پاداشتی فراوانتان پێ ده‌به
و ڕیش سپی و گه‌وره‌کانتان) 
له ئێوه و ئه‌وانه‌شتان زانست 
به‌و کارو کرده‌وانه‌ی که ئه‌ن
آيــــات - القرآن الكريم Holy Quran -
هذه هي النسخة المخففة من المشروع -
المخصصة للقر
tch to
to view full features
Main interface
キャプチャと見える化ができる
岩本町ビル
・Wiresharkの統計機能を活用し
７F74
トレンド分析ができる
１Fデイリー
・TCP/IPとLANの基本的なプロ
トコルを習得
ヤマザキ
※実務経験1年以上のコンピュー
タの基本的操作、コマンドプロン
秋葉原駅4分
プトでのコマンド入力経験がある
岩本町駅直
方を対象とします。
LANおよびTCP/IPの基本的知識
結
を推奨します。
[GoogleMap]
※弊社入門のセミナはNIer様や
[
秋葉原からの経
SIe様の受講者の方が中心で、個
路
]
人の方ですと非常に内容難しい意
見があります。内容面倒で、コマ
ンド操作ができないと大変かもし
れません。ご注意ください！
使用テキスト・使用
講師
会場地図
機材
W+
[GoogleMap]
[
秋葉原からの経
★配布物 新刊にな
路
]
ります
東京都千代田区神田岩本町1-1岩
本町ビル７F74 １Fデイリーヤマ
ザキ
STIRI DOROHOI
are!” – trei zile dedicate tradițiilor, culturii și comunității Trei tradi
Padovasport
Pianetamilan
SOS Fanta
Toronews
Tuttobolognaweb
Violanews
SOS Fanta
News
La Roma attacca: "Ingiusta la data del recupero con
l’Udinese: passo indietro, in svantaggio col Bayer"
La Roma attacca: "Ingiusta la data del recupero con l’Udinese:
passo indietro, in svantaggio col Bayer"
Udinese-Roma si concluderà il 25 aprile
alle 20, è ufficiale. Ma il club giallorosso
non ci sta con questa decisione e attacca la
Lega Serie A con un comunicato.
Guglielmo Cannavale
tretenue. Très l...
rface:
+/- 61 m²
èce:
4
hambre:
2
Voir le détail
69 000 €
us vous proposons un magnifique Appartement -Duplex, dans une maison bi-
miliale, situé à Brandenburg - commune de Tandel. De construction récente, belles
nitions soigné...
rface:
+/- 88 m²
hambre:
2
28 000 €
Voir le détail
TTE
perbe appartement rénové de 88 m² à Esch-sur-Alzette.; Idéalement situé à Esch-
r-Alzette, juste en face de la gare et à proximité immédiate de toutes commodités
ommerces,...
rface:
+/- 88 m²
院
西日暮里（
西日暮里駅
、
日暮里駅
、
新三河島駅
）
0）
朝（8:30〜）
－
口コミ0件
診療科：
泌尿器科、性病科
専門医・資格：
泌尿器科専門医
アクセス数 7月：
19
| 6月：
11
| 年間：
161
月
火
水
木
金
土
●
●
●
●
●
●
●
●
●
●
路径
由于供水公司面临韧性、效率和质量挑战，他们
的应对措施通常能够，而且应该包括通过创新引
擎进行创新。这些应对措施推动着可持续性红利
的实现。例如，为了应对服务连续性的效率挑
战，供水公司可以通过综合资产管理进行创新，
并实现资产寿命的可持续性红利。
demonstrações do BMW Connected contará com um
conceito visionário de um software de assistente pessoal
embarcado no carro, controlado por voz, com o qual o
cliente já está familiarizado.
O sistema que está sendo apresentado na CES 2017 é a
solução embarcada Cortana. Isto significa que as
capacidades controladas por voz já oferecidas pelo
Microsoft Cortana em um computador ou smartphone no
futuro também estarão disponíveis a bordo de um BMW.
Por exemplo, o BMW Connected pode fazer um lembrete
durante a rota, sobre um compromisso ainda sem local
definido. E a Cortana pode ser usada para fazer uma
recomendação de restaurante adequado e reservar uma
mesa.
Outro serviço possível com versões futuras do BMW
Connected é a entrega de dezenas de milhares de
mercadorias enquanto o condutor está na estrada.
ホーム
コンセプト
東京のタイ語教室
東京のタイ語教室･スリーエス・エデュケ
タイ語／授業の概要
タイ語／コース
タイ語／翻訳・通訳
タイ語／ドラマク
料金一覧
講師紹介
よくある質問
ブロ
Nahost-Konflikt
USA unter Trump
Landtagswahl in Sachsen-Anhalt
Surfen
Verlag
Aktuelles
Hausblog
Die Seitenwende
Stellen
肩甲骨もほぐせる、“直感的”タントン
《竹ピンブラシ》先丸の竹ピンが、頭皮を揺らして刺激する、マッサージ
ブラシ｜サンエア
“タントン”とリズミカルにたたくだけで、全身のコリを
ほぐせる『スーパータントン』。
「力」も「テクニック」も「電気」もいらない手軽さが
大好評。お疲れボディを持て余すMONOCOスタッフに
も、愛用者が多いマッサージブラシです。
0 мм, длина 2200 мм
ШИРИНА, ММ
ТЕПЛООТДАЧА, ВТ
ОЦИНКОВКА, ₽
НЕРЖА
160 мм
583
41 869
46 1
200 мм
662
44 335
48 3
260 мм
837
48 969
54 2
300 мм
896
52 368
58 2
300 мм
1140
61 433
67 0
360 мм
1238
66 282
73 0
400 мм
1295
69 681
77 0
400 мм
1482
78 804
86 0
+ + +
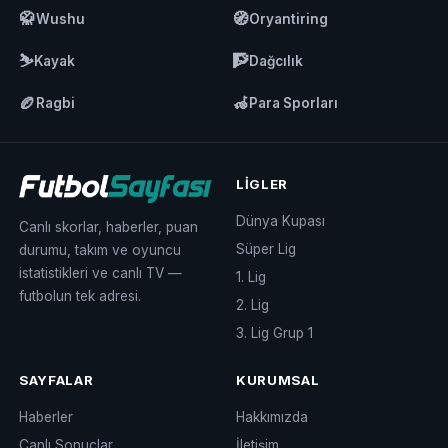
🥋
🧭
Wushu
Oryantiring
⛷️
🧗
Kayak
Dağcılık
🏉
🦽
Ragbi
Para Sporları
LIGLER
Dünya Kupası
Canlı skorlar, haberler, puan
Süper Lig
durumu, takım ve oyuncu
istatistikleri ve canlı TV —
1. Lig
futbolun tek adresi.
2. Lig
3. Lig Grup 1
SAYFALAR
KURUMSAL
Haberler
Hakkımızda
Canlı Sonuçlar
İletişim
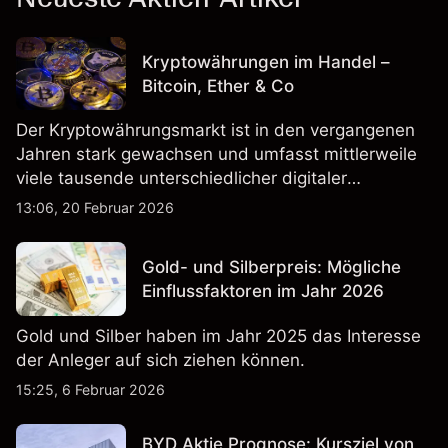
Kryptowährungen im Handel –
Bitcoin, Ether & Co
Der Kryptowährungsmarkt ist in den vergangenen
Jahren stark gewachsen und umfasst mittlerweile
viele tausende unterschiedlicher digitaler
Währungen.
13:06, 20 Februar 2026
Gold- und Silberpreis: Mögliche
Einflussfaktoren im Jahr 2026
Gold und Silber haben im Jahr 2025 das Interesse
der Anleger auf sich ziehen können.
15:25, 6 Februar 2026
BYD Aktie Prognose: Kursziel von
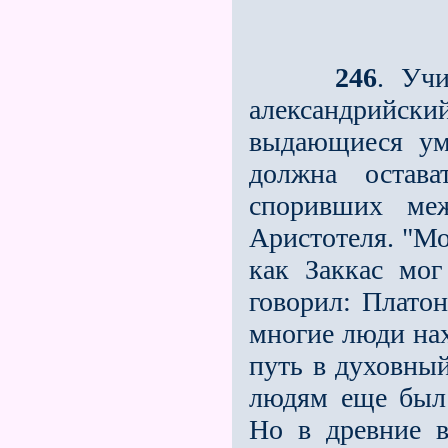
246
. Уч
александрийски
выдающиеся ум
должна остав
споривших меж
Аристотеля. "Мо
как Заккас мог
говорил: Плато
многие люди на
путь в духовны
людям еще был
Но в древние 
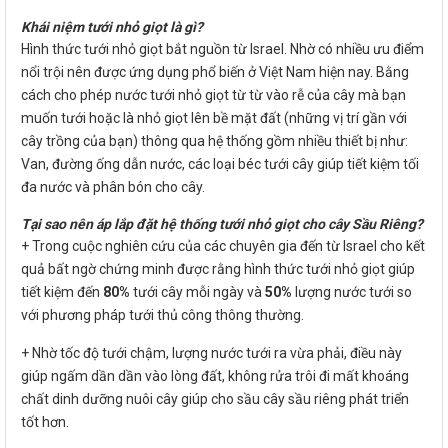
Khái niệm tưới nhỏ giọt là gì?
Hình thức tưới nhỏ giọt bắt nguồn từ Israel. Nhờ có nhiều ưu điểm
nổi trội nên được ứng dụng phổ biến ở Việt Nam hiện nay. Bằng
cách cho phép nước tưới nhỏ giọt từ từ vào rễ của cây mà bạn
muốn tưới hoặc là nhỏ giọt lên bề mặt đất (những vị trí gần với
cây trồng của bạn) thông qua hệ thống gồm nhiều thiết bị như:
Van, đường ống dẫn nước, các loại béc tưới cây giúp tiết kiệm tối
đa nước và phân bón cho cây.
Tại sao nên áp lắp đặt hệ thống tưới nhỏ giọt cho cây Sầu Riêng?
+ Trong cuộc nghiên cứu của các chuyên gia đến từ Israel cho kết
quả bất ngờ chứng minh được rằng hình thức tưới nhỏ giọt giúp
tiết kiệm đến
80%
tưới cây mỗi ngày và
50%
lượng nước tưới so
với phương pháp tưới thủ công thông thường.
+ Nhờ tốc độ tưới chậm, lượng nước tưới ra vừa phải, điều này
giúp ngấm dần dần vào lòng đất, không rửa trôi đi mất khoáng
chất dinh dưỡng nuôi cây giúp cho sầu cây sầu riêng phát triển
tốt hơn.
+ + +
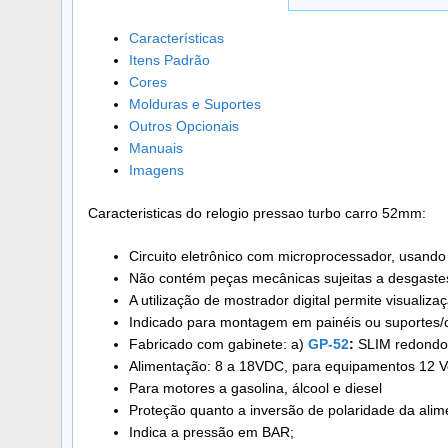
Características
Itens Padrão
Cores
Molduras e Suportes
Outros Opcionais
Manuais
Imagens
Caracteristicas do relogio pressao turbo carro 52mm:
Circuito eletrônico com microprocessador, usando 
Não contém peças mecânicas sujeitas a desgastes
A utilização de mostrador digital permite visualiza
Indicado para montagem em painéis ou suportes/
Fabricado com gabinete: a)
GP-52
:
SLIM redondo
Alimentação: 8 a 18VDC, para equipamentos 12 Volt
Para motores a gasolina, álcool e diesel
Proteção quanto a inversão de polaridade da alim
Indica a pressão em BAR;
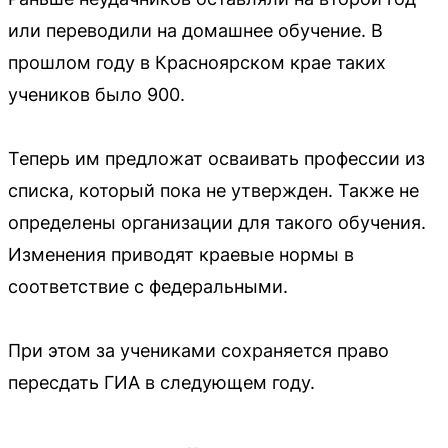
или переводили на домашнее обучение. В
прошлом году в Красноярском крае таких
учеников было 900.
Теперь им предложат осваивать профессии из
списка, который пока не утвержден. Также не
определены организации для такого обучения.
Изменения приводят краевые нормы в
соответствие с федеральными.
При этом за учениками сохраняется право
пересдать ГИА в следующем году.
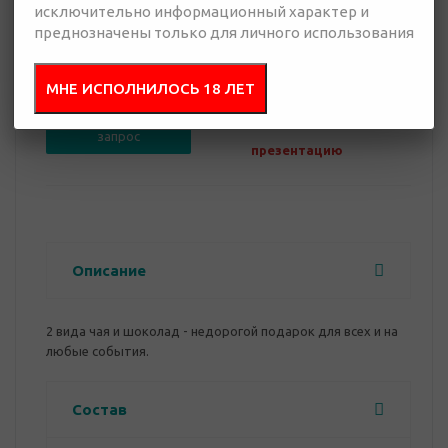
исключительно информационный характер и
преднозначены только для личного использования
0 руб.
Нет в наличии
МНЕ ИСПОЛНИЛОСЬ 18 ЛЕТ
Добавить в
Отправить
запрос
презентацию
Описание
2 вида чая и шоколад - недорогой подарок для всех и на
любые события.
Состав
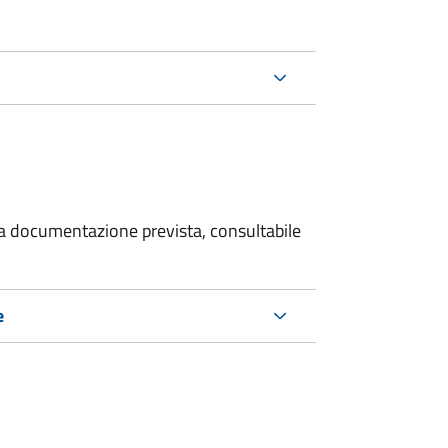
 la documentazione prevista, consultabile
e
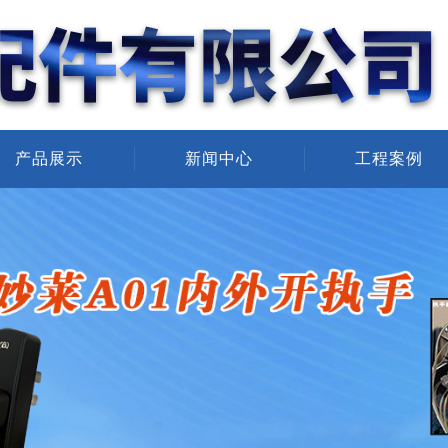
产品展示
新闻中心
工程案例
+ + +
TASK DETAILS
Lines with the word "fazer" in them: report all of these from the listing above.

RESULT OF THE EXERCISE
Por exemplo, o BMW Connected pode fazer um lembrete
definido. E a Cortana pode ser usada para fazer uma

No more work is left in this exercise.